TokenGroupTextSplitter Documentation

Class Overview

The TokenGroupTextSplitter class is designed to efficiently manage the splitting of text for transformer-based models that have strict token constraints. It first uses a provided splitter to break text into semantic blocks and then groups or further splits these blocks to ensure that each chunk meets a specified token limit.

Motivation

Models typically impose a maximum token limit, and naive splitting of text can disrupt context and semantic meaning. The purpose of this class is to preserve the flow of text by intelligently combining smaller chunks or breaking larger ones down, ensuring that all parts stay within model limitations while maintaining semantic integrity.

Inheritance

TokenGroupTextSplitter inherits from the ItemSplitter class, extending its functionality with token-level smart grouping and splitting capabilities.

Parameters

  • tokenizer: PreTrainedTokenizer; used for token counting and to determine chunk sizes.
  • blocks_splitter: ItemSplitter; an initial splitter that segments the text into semantic blocks.
  • max_tokens: Optional[int]; the maximum number of tokens allowed per chunk. Defaults to the tokenizer's model_max_length if not specified.
  • split_sentences: bool; indicates whether chunks that exceed the token limit should be further split into sentences or words.

Method: _block_split

Functionality

The _block_split method within the TokenGroupTextSplitter class is responsible for splitting a substantial text block into smaller parts that adhere to a specified token limit.
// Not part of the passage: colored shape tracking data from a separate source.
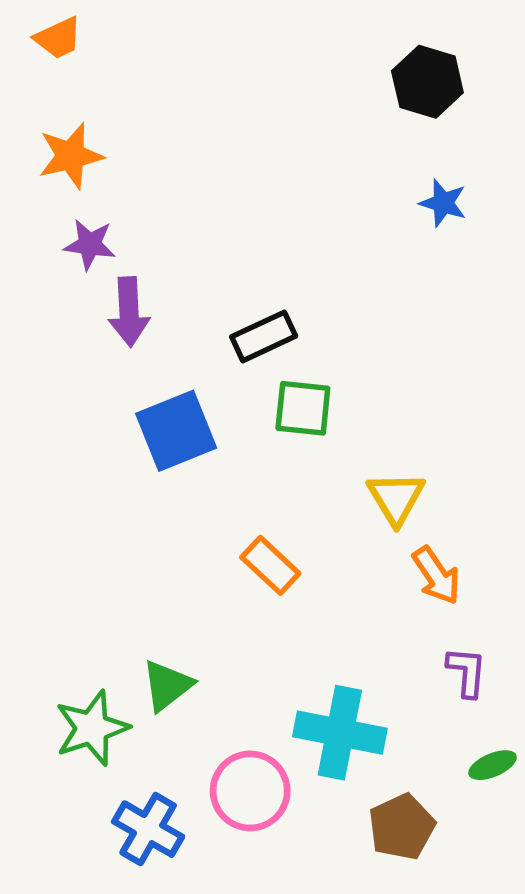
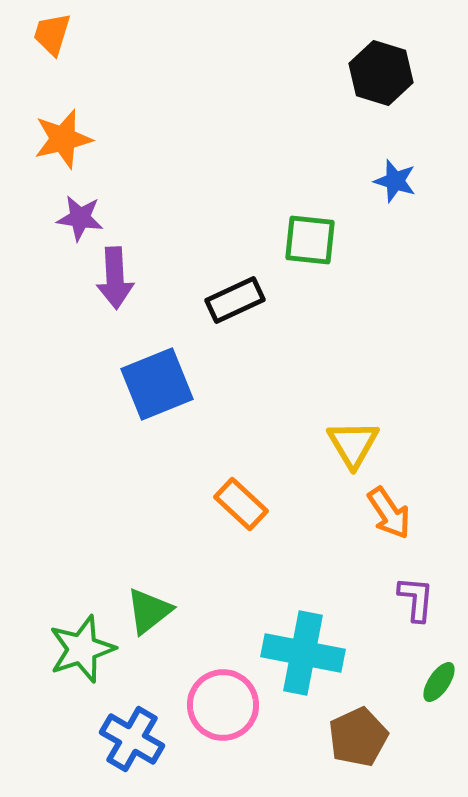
orange trapezoid: (58, 38) -> (52, 34), turned 132
green square: (303, 408) -> (310, 240), moved
green ellipse: (493, 765) -> (439, 682), turned -33

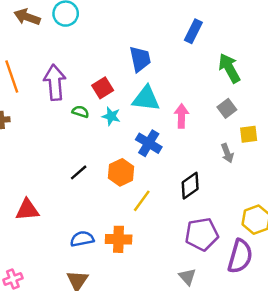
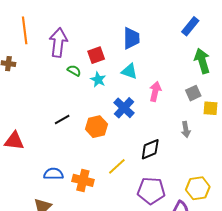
blue rectangle: (193, 31) -> (190, 26), moved
cyan triangle: (146, 99) -> (129, 71), size x0.7
yellow square: (249, 134) -> (211, 108), moved
yellow line: (142, 201) -> (117, 166), moved

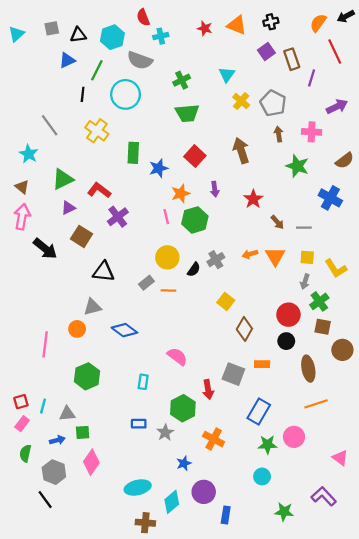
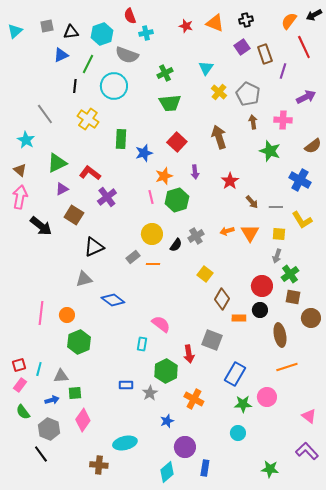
yellow L-shape: (336, 268) -> (302, 220), moved
black triangle: (103, 272) -> (94, 247), turned -30
orange circle: (77, 329) -> (67, 315), moved
orange rectangle: (262, 364) -> (239, 318), moved
cyan rectangle: (143, 382) -> (142, 344), moved
green semicircle: (25, 453) -> (23, 412), turned -49
purple L-shape: (324, 496) -> (307, 451), moved
cyan diamond: (172, 502) -> (167, 472), moved
green star: (284, 512) -> (270, 469), moved
brown cross: (145, 523) -> (99, 465), moved

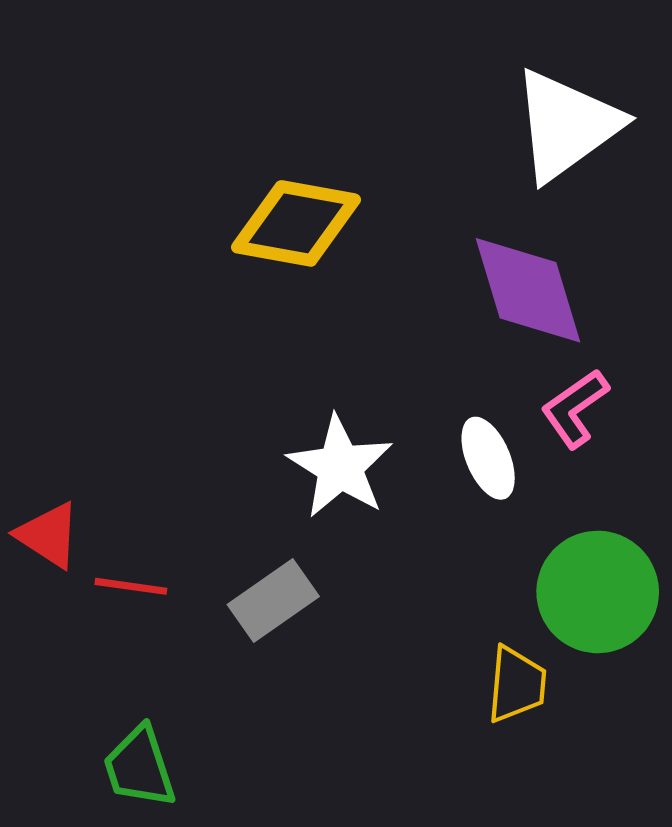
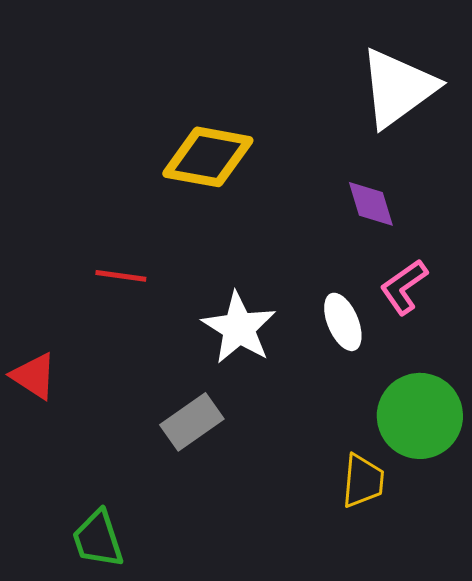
purple diamond: (528, 290) -> (371, 204), size x0.6
red line: (131, 586) -> (121, 276), moved

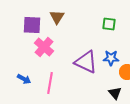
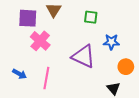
green square: (109, 24) -> (91, 17), moved
blue star: (111, 58) -> (111, 42), moved

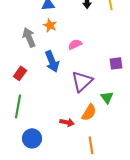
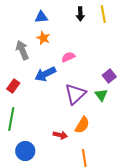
blue arrow: (52, 61) -> (45, 74), turned 85
purple square: (116, 63) -> (109, 76), turned -32
green triangle: (107, 97) -> (101, 95), moved

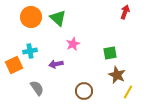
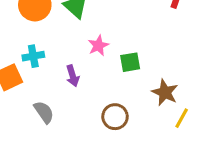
green square: (110, 53) -> (130, 62), moved
purple arrow: (56, 64) -> (73, 76), turned -96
It operates at the word level to ensure that each segment does not exceed the prescribed max_tokens.

Parameters

  • text: A string representing the text block to be split.
  • max_tokens: An integer that defines the maximum number of tokens permitted per part.

Usage

  • Purpose: This method is specifically designed to break down oversized text into smaller, token-safe parts.

Example

When provided with a long text and a tokenizer, calling:

_block_split(text, 50)
will return a list of text segments, each not exceeding 50 tokens.

Usage of TokenGroupTextSplitter

The process begins by splitting the input text using the specified blocks_splitter. Smaller blocks are subsequently aggregated until they approach the token limit. If any block surpasses this limit, it can be recursively split based on the split_sentences flag to ensure that the resulting token count remains compliant with the set constraints.

Example

For a lengthy document, the splitter will create multiple text chunks, each maintaining a token count below the designated maximum token limit.